ファストが勝てば、芝未勝利馬のセントライト記念Vは06年トーセンシャナオー以来で14年ぶり。果たしてファストは芝でも強烈な末脚を繰り出すのか?「芝自体は経験しているので。ここで菊花賞の権利を獲れるぐらい(3着以内)走ったら、将来は芝2000メートル前後の重賞を狙いたい」
眼前のクラシックを意識せず、選択肢拡大を狙う指揮官の無欲が逆に期待を膨らませる。京成杯AH連覇(トロワゼトワル)の好調男・横山典の巧腕にも注目だ。

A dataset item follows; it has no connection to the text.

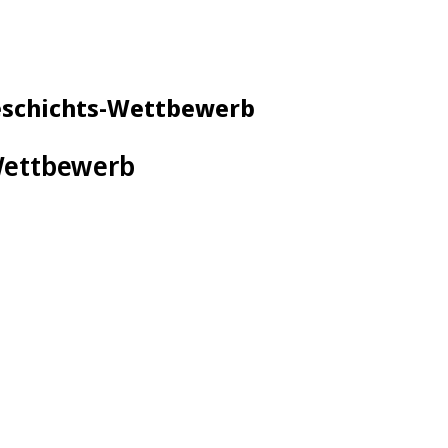
 Geschichts-Wettbewerb
Wettbewerb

≪「芝OP実績がないJRA所属」は異例≫06年トーセンシャナオーは前走・新潟500万下2着(現1勝クラス=芝2200メートル)からV。それまでの勝ち星は同年2月の公営・佐賀の交流競走(ダート1400メートル)の1勝のみ。芝は6戦未勝利だったが、若葉S3着、プリンシパルS3着とオープン好走歴があった。「前走ダートを使った馬のセントライト記念V」の例は04年のコスモバルクと82年ホスピタリテイ。前者は道営所属でJRA出走レースが限られ、北海優駿1着(旭川ダート2100メートル)をステップにV。芝はG2弥生賞など3勝の実績があった。後者は春まで公営・大井で8戦全勝(全てダート)。JRA転入初戦となったセントライト記念が芝初挑戦→芝重賞初Vの快挙となった。JRA所属でダートをステップに挑む芝未勝利馬のダノンファストの挑戦は異例といえる。